ネットスコープ バイスプレジデント兼カントリーマネージャーの権田裕一氏は、現在多くの組織が抱えているデータセキュリティとネットワークの課題について、「インターネットからクラウド、SNS、IoT、そしてAIと、テクノロジーの急速な発展にともない、日々生成されるデータ量も加速度的に増大を続けている。この膨大なデータ量に対して、従来のセキュリティとネットワークでは対応が難しくなってきており、多くの組織がさまざまな面で『妥協』を強いられる状況になっている。その中で当社が問題視しているのが、セキュリティとパフォーマンスで妥協が生まれることだ。例えば、セキュリティを強化すればするほど、パフォーマンスは悪くなり、ユーザーエクスペリエンスが低下する。一方で、パフォーマンスを高めると、セキュリティが弱まり、脆弱性を引き起こすことにつながる」と指摘する。

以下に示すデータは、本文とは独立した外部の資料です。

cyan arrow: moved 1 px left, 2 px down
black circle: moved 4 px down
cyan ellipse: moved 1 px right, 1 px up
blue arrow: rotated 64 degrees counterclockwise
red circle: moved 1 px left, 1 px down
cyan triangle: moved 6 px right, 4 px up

「こうした課題に対して、当社では、パフォーマンスに妥協することなくセキュリティを提供できるネットワークインフラストラクチャ『Netskope NewEdge Network』をグローバルに展開しており、現在75以上の地域をカバーし、自社データセンター数は120を超えている。国内にも東京と大阪にそれぞれ2か所のデータセンターを設置している」という。

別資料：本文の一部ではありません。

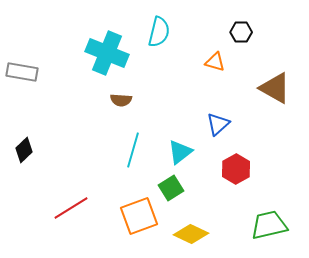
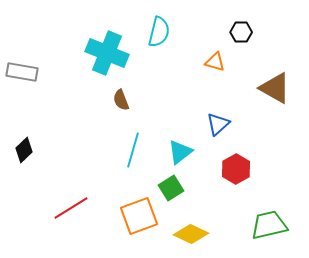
brown semicircle: rotated 65 degrees clockwise
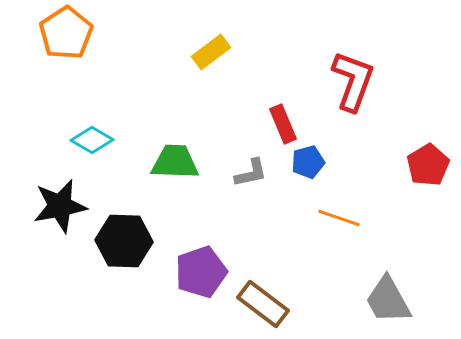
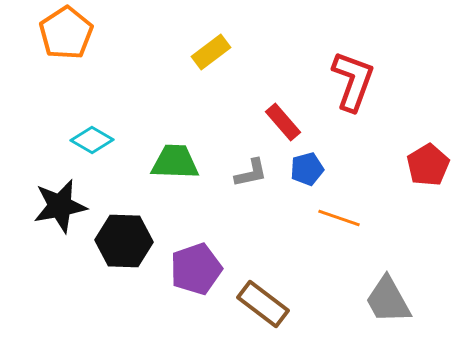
red rectangle: moved 2 px up; rotated 18 degrees counterclockwise
blue pentagon: moved 1 px left, 7 px down
purple pentagon: moved 5 px left, 3 px up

そして、このインフラをベースに、同社が提供するネットワークセキュリティプラットフォームのポイントとして、1)ユーザー・アプリ・データが存在する場所を問わず、あらゆるネットワークおよびセキュリティサービスへの高速で回復力のあるアクセスを実現、2)すべてのサービスに単一のポリシーとコンソールを備えた効率的な統合プラットフォームを提供、3)最高レベルの脅威・データ保護により、すべてのトラフィックにわたる完全なセキュリティの可視性とコンテキストを実現――の3つを挙げた。
国内での展開については、「当社では100%パートナー経由でのビジネスを国内で展開しており、導入実績も拡大している。今後もパートナー企業と協力し、従来のセキュリティ体制とネットワーク環境を再考することを提案するとともに、国内の組織がセキュリティとパフォーマンスに『妥協』する必要のないネットワークセキュリティプラットフォームの提供に力を注いでいく」との考えを示した。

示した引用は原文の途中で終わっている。